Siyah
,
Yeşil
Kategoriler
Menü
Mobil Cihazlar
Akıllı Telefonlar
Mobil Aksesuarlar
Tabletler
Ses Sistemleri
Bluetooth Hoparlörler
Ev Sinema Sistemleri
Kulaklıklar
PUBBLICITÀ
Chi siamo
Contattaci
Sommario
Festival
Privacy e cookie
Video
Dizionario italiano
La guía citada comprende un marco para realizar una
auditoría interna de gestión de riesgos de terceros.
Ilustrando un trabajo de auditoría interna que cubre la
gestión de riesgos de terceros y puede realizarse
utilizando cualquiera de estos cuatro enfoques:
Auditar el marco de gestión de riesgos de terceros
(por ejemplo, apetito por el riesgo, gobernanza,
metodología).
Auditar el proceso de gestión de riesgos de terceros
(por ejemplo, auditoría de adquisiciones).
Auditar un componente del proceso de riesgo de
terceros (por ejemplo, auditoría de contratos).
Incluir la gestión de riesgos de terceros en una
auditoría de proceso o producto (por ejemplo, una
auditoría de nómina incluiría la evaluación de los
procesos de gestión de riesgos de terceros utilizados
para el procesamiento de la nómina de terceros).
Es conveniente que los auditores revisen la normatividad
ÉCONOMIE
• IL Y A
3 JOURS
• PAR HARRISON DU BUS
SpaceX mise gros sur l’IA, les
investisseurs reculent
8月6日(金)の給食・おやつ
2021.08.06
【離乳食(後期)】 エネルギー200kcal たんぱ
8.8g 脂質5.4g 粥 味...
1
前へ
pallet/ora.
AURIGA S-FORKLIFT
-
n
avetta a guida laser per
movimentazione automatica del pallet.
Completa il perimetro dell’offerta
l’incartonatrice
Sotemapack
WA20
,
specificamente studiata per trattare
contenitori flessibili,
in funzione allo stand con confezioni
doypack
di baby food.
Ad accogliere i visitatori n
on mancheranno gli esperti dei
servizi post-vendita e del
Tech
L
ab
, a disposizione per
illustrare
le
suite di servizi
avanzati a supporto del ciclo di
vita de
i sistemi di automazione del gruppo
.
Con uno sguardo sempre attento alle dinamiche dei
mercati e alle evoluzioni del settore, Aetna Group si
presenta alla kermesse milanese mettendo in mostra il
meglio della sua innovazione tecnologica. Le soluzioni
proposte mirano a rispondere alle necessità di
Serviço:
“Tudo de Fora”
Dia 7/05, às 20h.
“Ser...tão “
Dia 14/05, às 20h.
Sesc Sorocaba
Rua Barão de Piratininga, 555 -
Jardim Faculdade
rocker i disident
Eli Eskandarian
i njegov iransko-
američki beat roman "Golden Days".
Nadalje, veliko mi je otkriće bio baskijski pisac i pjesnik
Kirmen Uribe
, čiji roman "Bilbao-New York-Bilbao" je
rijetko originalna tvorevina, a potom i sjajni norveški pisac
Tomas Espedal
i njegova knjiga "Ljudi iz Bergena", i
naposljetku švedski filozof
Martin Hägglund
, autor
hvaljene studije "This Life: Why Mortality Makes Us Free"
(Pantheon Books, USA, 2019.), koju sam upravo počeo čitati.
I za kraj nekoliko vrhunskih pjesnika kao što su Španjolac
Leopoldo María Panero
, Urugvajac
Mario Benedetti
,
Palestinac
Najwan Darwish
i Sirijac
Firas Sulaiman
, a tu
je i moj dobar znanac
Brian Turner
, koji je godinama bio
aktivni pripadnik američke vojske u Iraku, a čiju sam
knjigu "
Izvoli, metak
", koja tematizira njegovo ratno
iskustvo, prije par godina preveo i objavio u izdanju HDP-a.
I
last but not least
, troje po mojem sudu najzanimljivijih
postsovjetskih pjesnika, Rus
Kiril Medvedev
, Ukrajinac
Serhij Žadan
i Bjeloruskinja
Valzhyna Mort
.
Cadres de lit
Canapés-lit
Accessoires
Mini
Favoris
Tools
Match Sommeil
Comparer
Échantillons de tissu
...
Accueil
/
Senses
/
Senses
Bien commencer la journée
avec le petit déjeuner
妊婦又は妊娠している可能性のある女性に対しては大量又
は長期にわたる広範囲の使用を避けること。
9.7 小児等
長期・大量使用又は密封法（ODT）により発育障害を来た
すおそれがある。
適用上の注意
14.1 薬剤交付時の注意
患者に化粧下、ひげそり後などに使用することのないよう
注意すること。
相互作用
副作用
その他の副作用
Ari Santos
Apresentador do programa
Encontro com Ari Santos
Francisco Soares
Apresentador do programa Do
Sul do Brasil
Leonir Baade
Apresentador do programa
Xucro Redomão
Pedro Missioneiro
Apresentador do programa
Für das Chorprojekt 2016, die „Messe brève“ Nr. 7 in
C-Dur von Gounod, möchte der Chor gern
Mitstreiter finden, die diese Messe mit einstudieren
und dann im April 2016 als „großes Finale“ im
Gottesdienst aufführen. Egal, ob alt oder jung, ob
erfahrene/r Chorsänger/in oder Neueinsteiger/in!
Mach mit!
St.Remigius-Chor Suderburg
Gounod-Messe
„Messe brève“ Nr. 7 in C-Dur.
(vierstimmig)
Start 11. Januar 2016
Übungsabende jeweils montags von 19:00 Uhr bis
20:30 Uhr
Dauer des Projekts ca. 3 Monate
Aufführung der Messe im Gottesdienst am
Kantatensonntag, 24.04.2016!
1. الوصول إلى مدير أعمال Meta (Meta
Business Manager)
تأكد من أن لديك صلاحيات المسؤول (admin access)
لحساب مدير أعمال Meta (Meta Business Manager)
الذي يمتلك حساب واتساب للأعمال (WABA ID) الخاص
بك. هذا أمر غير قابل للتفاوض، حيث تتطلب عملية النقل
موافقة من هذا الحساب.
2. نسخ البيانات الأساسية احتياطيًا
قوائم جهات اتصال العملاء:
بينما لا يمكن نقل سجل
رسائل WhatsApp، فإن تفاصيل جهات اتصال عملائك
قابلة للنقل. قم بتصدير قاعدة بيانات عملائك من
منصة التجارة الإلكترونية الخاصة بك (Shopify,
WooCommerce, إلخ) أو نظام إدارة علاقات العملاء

● ● ● ● ●

WHAT NEEDS TO BE DONE >> The answer should be nothing more than the lines from the one with "قوائم جهات اتصال" through the end of the entries, restated word for word.

RESULT OF THIS EXERCISE >>
قوائم جهات اتصال العملاء:
بينما لا يمكن نقل سجل
رسائل WhatsApp، فإن تفاصيل جهات اتصال عملائك
قابلة للنقل. قم بتصدير قاعدة بيانات عملائك من
منصة التجارة الإلكترونية الخاصة بك (Shopify,
WooCommerce, إلخ) أو نظام إدارة علاقات العملاء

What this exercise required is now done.